The hullabaloo surrounding Tom Brady speaks to this cultural decline. He is perhaps the best quarterback in the NFL, but it is beyond credibility to believe Mr. Brady did not know the football he was tossing was deflated. This is a man who has played more than two hundred games over thirteen years as a pro. He was first-string quarterback at the University of Michigan for two years, and before that played high school football in San Mateo, California. Of course he knew the football was deflated. But we live in a culture that puts winning above integrity. In doing so, we set terrible examples for children who look up to star athletes. Why did Lance Armstrong feel the need to take steroids and then lie about that fact he had? He was already the world’s best cyclist, and he’d had cancer! He was a certified hero. Did neither he nor Brady consider the effect their lying had on millions of youngsters who idolized them?

We expect politicians to lie. As H.L. Mencken once said, “Looking for an honest politician is like looking for an ethical burglar.” When we see politicians bobbing and weaving, as Hillary Clinton is now doing in search of her progressive self, or Jeb Bush in regard to Iraq, we are reminded of Groucho Marx’s line: “Those are my principles. If you don’t like them, I have others.”

It is amazing that there is no sense of remorse from public figures who deceive. Social media has meant there is no place to hide from one’s past. We are left with absurd excuses: “everyone does it,” or “get over it; it’s time to move on” – excuses apparently acceptable to mainstream media – consider the lies of Dan Rather, Brian Williams and George Stephanopoulos.

There are those in public life that deliberately lie in order to get legislation passed that they believe will provide a public good. I don’t believe Mr. Obama lied with malicious intent when he told the American people they could keep their doctor if they chose. He did so because he believed that passage of universal healthcare coverage was worth a few lies. But, in doing so, he prevented an open and honest debate as how to best achieve that goal. It could be – though it seems far-fetched – that Susan Rice and Hillary Clinton actually felt the video was responsible for the attack on the Consulate in Benghazi and the death of Ambassador Christopher Stevens and three others. But the information that has since emerged, and the timing (less than two months before a Presidential election), suggest that the statements were made knowing they were false. Their purpose was self-serving.
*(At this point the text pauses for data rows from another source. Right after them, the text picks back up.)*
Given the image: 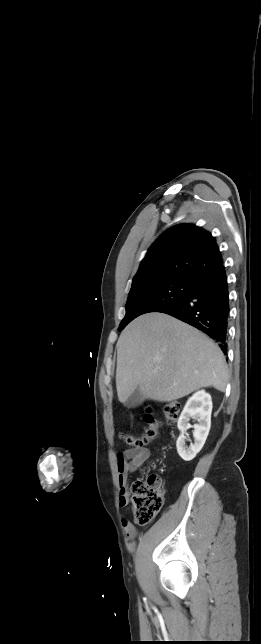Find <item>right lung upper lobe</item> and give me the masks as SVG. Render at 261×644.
<instances>
[{
	"label": "right lung upper lobe",
	"mask_w": 261,
	"mask_h": 644,
	"mask_svg": "<svg viewBox=\"0 0 261 644\" xmlns=\"http://www.w3.org/2000/svg\"><path fill=\"white\" fill-rule=\"evenodd\" d=\"M222 258L212 235L192 224L164 232L149 248L133 278L132 288L155 280H193L220 266Z\"/></svg>",
	"instance_id": "1"
}]
</instances>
Such deception diminishes us as a people.

When those on the left bellow out, “Bush lied,” it is the bellowers who are lying. Rational people may disagree with Mr. Bush’s decision that took our Country to war in Iraq in 2003, but to accuse him of lying serves only to lessen the credibility of those who disagree with the decision. All the facts we now know support the argument that he, along with the intelligence community and most of Congress believed that Saddam Hussein had biological and chemical weapons of mass destruction and that he was working to get nuclear capability. The lies of the opposition, in this instance, have become so ubiquitous that it is no longer possible to have a reasonable dialogue as to the causes of the war. Instead we get “gotcha” moments that provide no illumination.

One of the worst deceptions of the 20th Century, and one still perpetuated, has been the relatively benign depiction of Communism, especially when compared to Nazism. The Nazis were ruthless killers and rightly deserved our condemnation. In a thirteen-year period they murdered between fifteen and twenty million people, including six million Jews. However, Communists were (and are) just as brutal. A study by University of Pennsylvania History Professor Alan Charles Kors (“The Age of Communism Lives”), notes that the Soviets and Chinese killed a hundred and thirty million people, something to ponder as we open our arms to the Castro brothers.


As Mark Twain warned in the quote at the top of this piece, “a lie well told is immortal.” For the sake of our future and the preservation of our liberty and culture, we must reverse this acceptance of deceit. It is the truth, which is frangible, that sets us free.